Refactor detection FMetric #4130

eugene123tw · 2024-11-24T17:05:10Z

Summary

Refactor FMetric by removing unused dynamic NMS threshold and optimizing the IOU/metric computations.

Evaluation Time Comparison

Eval Period	Before PR Eval Time	PR Eval Time
1	146.7377 sec	4.8786 sec
2	111.3974 sec	4.1782 sec
3	52.1444 sec	1.8198 sec
4	103.8570 sec	2.0841 sec
5	68.9539 sec	2.0969 sec
6	74.6123 sec	2.0660 sec

F1 Score Comparison

Before PR test/F1	PR test/F1
0.84606	0.873132

Overall Elapsed Time

Before PR Elapsed time: 0:38:00.087019
PR Elapsed time: 0:13:25.230139

Note:

Two separate experiments were conducted using the YOLOX-s model on the same dataset, comparing results before and after refactor of the evaluation function.
Although there is a difference in the F1 score (0.84606 vs. 0.873132) when tested, this discrepancy does not necessarily indicate an actual drop/increase in accuracy.
When evaluating the same model before and after the refactor, the metric was identical (0.846069216), verifying that the refactor did not affect the model's performance.

How to test

Checklist

I have added unit tests to cover my changes.
I have added integration tests to cover my changes.
I have ran e2e tests and there is no issues.
I have added the description of my changes into CHANGELOG in my target branch (e.g., CHANGELOG in develop).
I have updated the documentation in my target branch accordingly (e.g., documentation in develop).
I have linked related issues.

License

I submit my code changes under the same Apache License that covers the project.
Feel free to contact the maintainers if that's a concern.
I have updated the license header for each file (see an example below).

# Copyright (C) 2024 Intel Corporation
# SPDX-License-Identifier: Apache-2.0

sovrasov · 2024-11-25T14:07:54Z

@eugene123tw @kprokofi could you discuss the changes in details? From my side I'm afraid that this would affect the final estimated threshold value, which is important in case of small train/val. Perhaps, we should keep both slow (dynamic NMS threshold)/fast modes, but that depends on experiments. If the final confidence threshold estimation is now skewed, then it's ok to leave the fast version only.

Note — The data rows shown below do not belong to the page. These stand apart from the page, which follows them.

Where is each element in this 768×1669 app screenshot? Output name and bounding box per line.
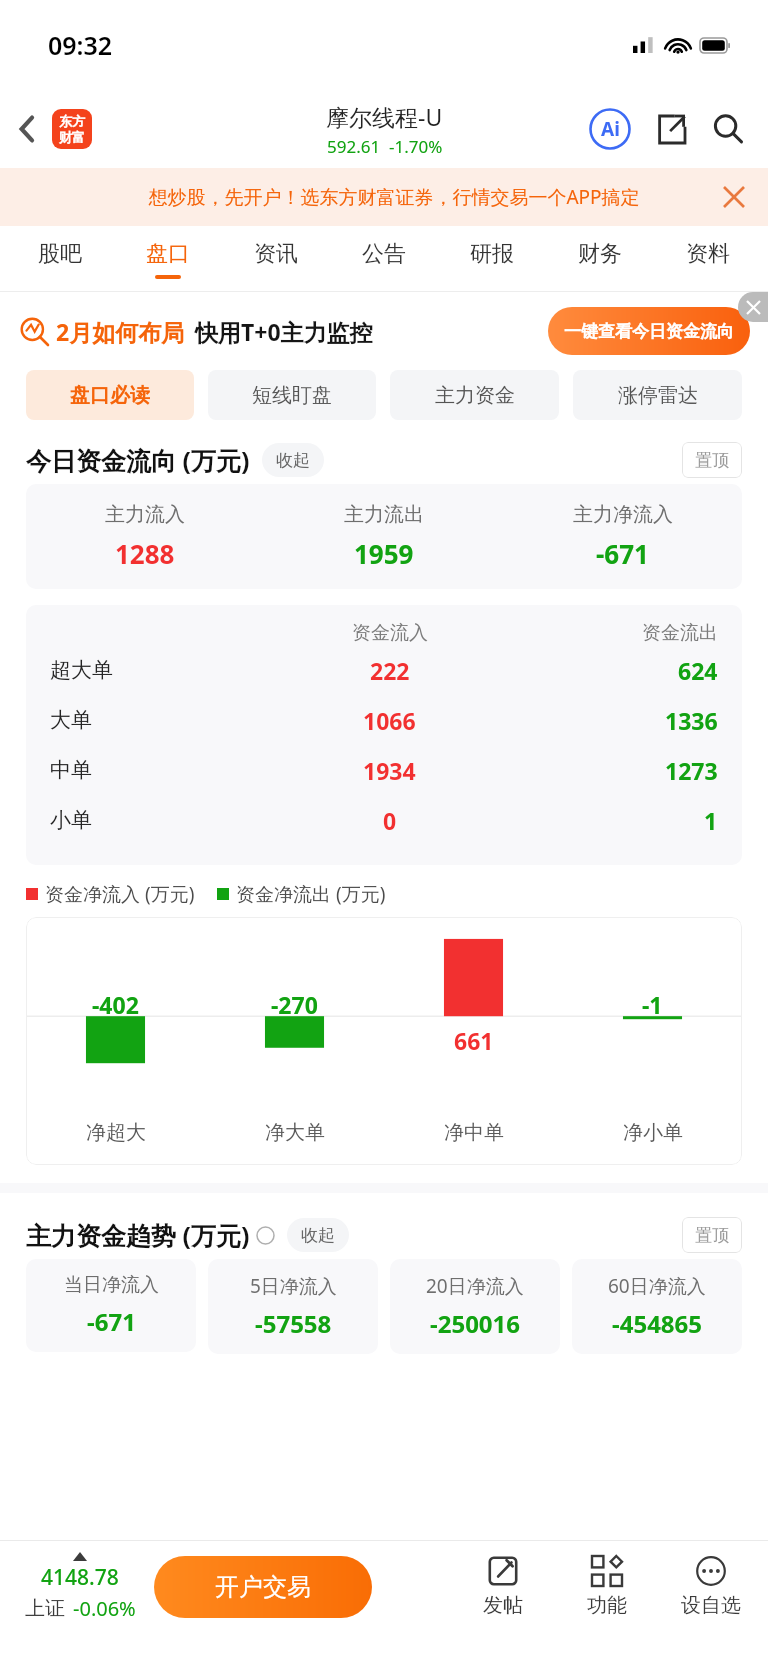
button[interactable]: 设自选 xyxy=(668,1556,754,1618)
staticText: 研报 xyxy=(470,240,514,268)
staticText: 资金净流入 (万元) xyxy=(45,881,195,907)
staticText: 1288 xyxy=(115,536,175,571)
button[interactable]: 主力流入 xyxy=(26,484,742,589)
button[interactable]: 涨停雷达 xyxy=(573,370,742,420)
staticText: 592.61 -1.70% xyxy=(327,135,443,158)
button[interactable]: 资料 xyxy=(654,226,762,292)
button[interactable]: 功能 xyxy=(564,1556,650,1618)
button[interactable]: 置顶 xyxy=(682,1217,742,1253)
staticText: 收起 xyxy=(301,1225,335,1246)
button[interactable]: 盘口必读 xyxy=(26,370,194,420)
button[interactable]: 置顶 xyxy=(682,442,742,478)
staticText: 1273 xyxy=(665,755,718,786)
staticText: 大单 xyxy=(50,707,92,733)
button[interactable]: 60日净流入 xyxy=(572,1259,742,1354)
staticText: 一键查看今日资金流向 xyxy=(564,321,734,342)
staticText: 短线盯盘 xyxy=(252,383,332,408)
button[interactable]: 4148.78 xyxy=(14,1552,146,1622)
staticText: -270 xyxy=(271,989,318,1020)
button[interactable]: 20日净流入 xyxy=(390,1259,560,1354)
button[interactable]: 发帖 xyxy=(460,1556,546,1618)
staticText: 盘口 xyxy=(146,240,190,268)
staticText: 东方 xyxy=(59,113,85,129)
staticText: 超大单 xyxy=(50,657,113,683)
staticText: 60日净流入 xyxy=(608,1273,706,1299)
staticText: 小单 xyxy=(50,807,92,833)
staticText: 资金流出 xyxy=(642,621,718,645)
staticText: 今日资金流向 (万元) xyxy=(26,443,250,477)
staticText: 0 xyxy=(383,805,397,836)
staticText: 中单 xyxy=(50,757,92,783)
button[interactable]: 公告 xyxy=(330,226,438,292)
staticText: -250016 xyxy=(430,1307,521,1340)
button[interactable]: 关闭广告 xyxy=(738,292,768,322)
button[interactable]: 盘口 xyxy=(114,226,222,292)
staticText: -1 xyxy=(642,989,663,1020)
staticText: 财富 xyxy=(59,129,85,145)
staticText: 想炒股，先开户！选东方财富证券，行情交易一个APP搞定 xyxy=(148,184,640,210)
button[interactable]: Search xyxy=(706,107,750,151)
staticText: 发帖 xyxy=(483,1593,523,1618)
staticText: 净超大 xyxy=(86,1120,146,1145)
staticText: 661 xyxy=(454,1025,494,1056)
button[interactable]: 当日净流入 xyxy=(26,1259,196,1352)
staticText: -671 xyxy=(87,1305,136,1338)
button[interactable]: 资金流入 xyxy=(26,605,742,865)
staticText: 股吧 xyxy=(38,240,82,268)
staticText: 开户交易 xyxy=(215,1572,311,1602)
button[interactable]: 资讯 xyxy=(222,226,330,292)
staticText: 1959 xyxy=(354,536,414,571)
staticText: 收起 xyxy=(276,450,310,471)
button[interactable]: 收起 xyxy=(287,1218,349,1252)
staticText: 当日净流入 xyxy=(64,1273,159,1297)
button[interactable]: 一键查看今日资金流向 xyxy=(548,307,750,355)
staticText: 设自选 xyxy=(681,1593,741,1618)
staticText: 主力资金趋势 (万元) xyxy=(26,1218,250,1252)
staticText: -402 xyxy=(92,989,139,1020)
staticText: 净大单 xyxy=(265,1120,325,1145)
button[interactable]: 5日净流入 xyxy=(208,1259,378,1354)
button[interactable]: 收起 xyxy=(262,443,324,477)
button[interactable]: 关闭 xyxy=(714,177,754,217)
staticText: 涨停雷达 xyxy=(618,383,698,408)
staticText: 摩尔线程-U xyxy=(326,101,443,132)
button[interactable]: 东方财富 xyxy=(52,109,92,149)
button[interactable]: 短线盯盘 xyxy=(208,370,376,420)
button[interactable]: Back xyxy=(10,108,44,150)
staticText: Ai xyxy=(601,116,620,142)
staticText: 1336 xyxy=(665,705,718,736)
staticText: 财务 xyxy=(578,240,622,268)
button[interactable]: AI 助手 xyxy=(588,107,632,151)
staticText: 资讯 xyxy=(254,240,298,268)
staticText: -454865 xyxy=(612,1307,703,1340)
staticText: -0.06% xyxy=(73,1595,136,1622)
staticText: 净小单 xyxy=(623,1120,683,1145)
staticText: 功能 xyxy=(587,1593,627,1618)
staticText: 资料 xyxy=(686,240,730,268)
button[interactable]: -402 xyxy=(26,917,742,1165)
button[interactable]: Share xyxy=(650,108,692,150)
button[interactable]: 研报 xyxy=(438,226,546,292)
staticText: -671 xyxy=(596,536,649,571)
staticText: 624 xyxy=(678,655,718,686)
staticText: 置顶 xyxy=(695,450,729,471)
button[interactable]: 2月如何布局 xyxy=(20,307,750,355)
staticText: 主力资金 xyxy=(435,383,515,408)
staticText: 1066 xyxy=(363,705,416,736)
staticText: -57558 xyxy=(255,1307,332,1340)
staticText: 2月如何布局 xyxy=(56,316,185,347)
staticText: 5日净流入 xyxy=(250,1273,337,1299)
staticText: 09:32 xyxy=(48,28,113,62)
staticText: 公告 xyxy=(362,240,406,268)
button[interactable]: 财务 xyxy=(546,226,654,292)
staticText: 4148.78 xyxy=(41,1563,119,1592)
staticText: 上证 xyxy=(25,1596,65,1621)
button[interactable]: 想炒股，先开户！选东方财富证券，行情交易一个APP搞定 xyxy=(0,168,768,226)
button[interactable]: 主力资金 xyxy=(390,370,559,420)
button[interactable]: 开户交易 xyxy=(154,1556,372,1618)
button[interactable]: 股吧 xyxy=(6,226,114,292)
staticText: 20日净流入 xyxy=(426,1273,524,1299)
staticText: 主力流入 xyxy=(105,502,185,527)
staticText: 1 xyxy=(704,805,718,836)
staticText: 快用T+0主力监控 xyxy=(195,316,373,347)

eugene123tw · 2024-11-27T09:13:51Z

@eugene123tw @kprokofi could you discuss the changes in details? From my side I'm afraid that this would affect the final estimated threshold value, which is important in case of small train/val. Perhaps, we should keep both slow (dynamic NMS threshold)/fast modes, but that depends on experiments. If the final confidence threshold estimation is now skewed, then it's ok to leave the fast version only.

@sovrasov @kprokofi refactoring the F1-score calculation is relatively safe. The primary change involves replacing the IoU computation loop with matrix operations, so making the evaluation more efficient and faster. The final F1-score results, including confidence thresholds, remain consistent.

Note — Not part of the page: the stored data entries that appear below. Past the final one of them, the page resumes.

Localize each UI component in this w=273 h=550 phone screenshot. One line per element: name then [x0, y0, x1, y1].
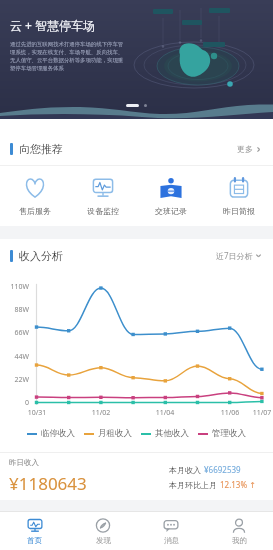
staticText: 12.13% ↑ — [220, 479, 256, 490]
staticText: 设备监控 — [87, 206, 119, 216]
staticText: 消息 — [164, 536, 179, 545]
button[interactable]: 交班记录 — [137, 166, 205, 226]
button[interactable]: 其他收入 — [141, 428, 189, 439]
staticText: 云 + 智慧停车场 — [10, 17, 96, 33]
staticText: 11/06 — [217, 408, 243, 418]
button[interactable]: 更多 — [237, 144, 262, 154]
staticText: 管理收入 — [212, 428, 246, 439]
button[interactable]: 管理收入 — [198, 428, 246, 439]
staticText: 首页 — [27, 536, 42, 545]
staticText: 我的 — [232, 536, 247, 545]
staticText: 售后服务 — [19, 206, 51, 216]
button[interactable]: 近7日分析 — [216, 250, 262, 261]
staticText: 10/31 — [24, 408, 50, 418]
staticText: 交班记录 — [155, 206, 187, 216]
staticText: 11/02 — [88, 408, 114, 418]
staticText: 收入分析 — [19, 249, 63, 263]
button[interactable]: 昨日简报 — [205, 166, 273, 226]
staticText: 更多 — [237, 144, 253, 154]
button[interactable]: 售后服务 — [0, 166, 69, 226]
staticText: 昨日简报 — [223, 206, 255, 216]
staticText: ¥6692539 — [204, 464, 241, 475]
staticText: 通过先进的互联网技术打通停车场的线下停车管理系统，实现在线支付、车场导航、反向找… — [10, 41, 126, 72]
staticText: ¥1180643 — [9, 472, 87, 495]
staticText: 0 — [0, 398, 29, 408]
staticText: 66W — [0, 328, 29, 338]
staticText: 44W — [0, 352, 29, 362]
button[interactable]: 消息 — [137, 512, 205, 550]
staticText: 月租收入 — [98, 428, 132, 439]
button[interactable]: 设备监控 — [69, 166, 137, 226]
staticText: 11/07 — [249, 408, 273, 418]
button[interactable]: 月租收入 — [84, 428, 132, 439]
button[interactable]: 临停收入 — [27, 428, 75, 439]
staticText: 22W — [0, 375, 29, 385]
staticText: 近7日分析 — [216, 250, 253, 261]
staticText: 11/04 — [152, 408, 178, 418]
staticText: 临停收入 — [41, 428, 75, 439]
staticText: 110W — [0, 282, 29, 292]
staticText: 88W — [0, 305, 29, 315]
button[interactable]: 首页 — [0, 512, 69, 550]
staticText: 其他收入 — [155, 428, 189, 439]
staticText: 向您推荐 — [19, 142, 63, 156]
staticText: 本月收入 — [169, 464, 204, 475]
button[interactable]: 我的 — [205, 512, 273, 550]
staticText: 发现 — [96, 536, 111, 545]
staticText: 昨日收入 — [9, 458, 39, 467]
button[interactable]: 发现 — [69, 512, 137, 550]
staticText: 本月环比上月 — [169, 479, 220, 490]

I validated the before/after comparison across 9 datasets and there's no significant differences in accuracy. The results are summarized in the table below:

Model	develop avg F1-score	PR avg F1-score
ATSS_MOBILENET	0.7120	0.7067
ATSS_RESNEXT101	0.7284	0.7243
RTDETR_18	0.7221	0.7245
RTDETR_50	0.7418	0.7429
RTDETR_101	0.7378	0.7136
RTMDET_TINY	0.7107	0.7132
SSD_MOBILENET	0.5885	0.5818
YOLOX_L	0.7261	0.7410
YOLOX_S	0.7166	0.6923
YOLOX_TINY	0.6455	0.6454
YOLOX_X	0.7384	0.7381
YOLOV9_C	0.6696	0.6609
YOLOV9_M	0.6682	0.6663
YOLOV9_S	0.6726	0.6820

Additionally, I verified functionality in tests/unit/core/metrics/test_fmeasure.py, and all checks passed without issues.

sovrasov · 2024-11-28T16:23:33Z

@eugene123tw could you have a look at iseg tests failure?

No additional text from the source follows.